- Problem description -
Reproduce the records below exactly, leaving their images out.

BEGIN

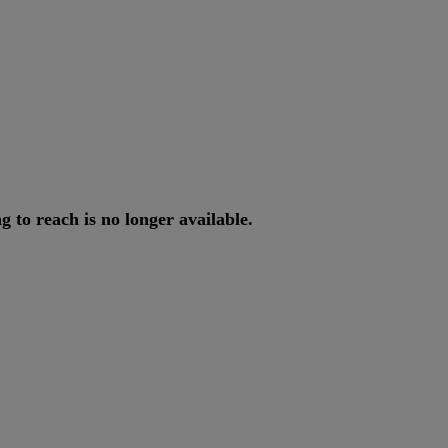
ng
to
reach
is
no
longer
available
.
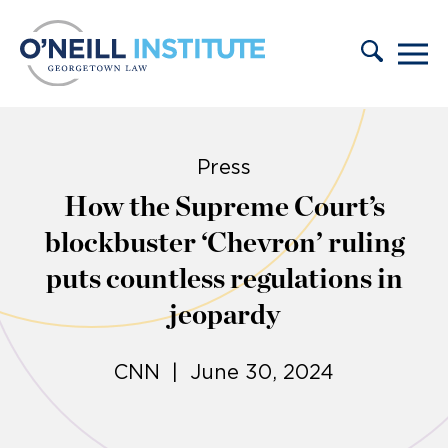
Skip to content
Press
How the Supreme Court’s
blockbuster ‘Chevron’ ruling
puts countless regulations in
jeopardy
CNN | June 30, 2024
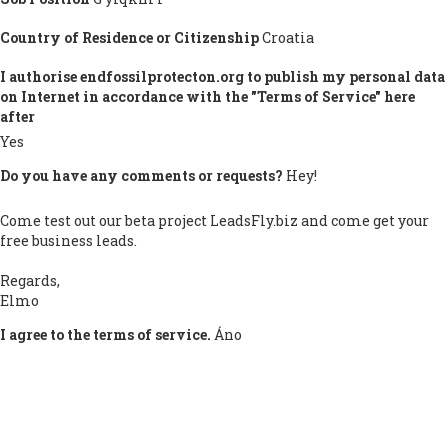
Country of Residence or Citizenship
Croatia
I authorise endfossilprotecton.org to publish my personal data
on Internet in accordance with the "Terms of Service" here
after
Yes
Do you have any comments or requests?
Hey!
Come test out our beta project LeadsFly.biz and come get your
free business leads.
Regards,
Elmo
I agree to the terms of service.
Áno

END

- Task result -
ng
to
reach
is
no
longer
available
.
Skip to content
Press
How the Supreme Court’s
blockbuster ‘Chevron’ ruling
puts countless regulations in
jeopardy
CNN | June 30, 2024
Country of Residence or Citizenship
Croatia
I authorise endfossilprotecton.org to publish my personal data
on Internet in accordance with the "Terms of Service" here
after
Yes
Do you have any comments or requests?
Hey!
Come test out our beta project LeadsFly.biz and come get your
free business leads.
Regards,
Elmo
I agree to the terms of service.
Áno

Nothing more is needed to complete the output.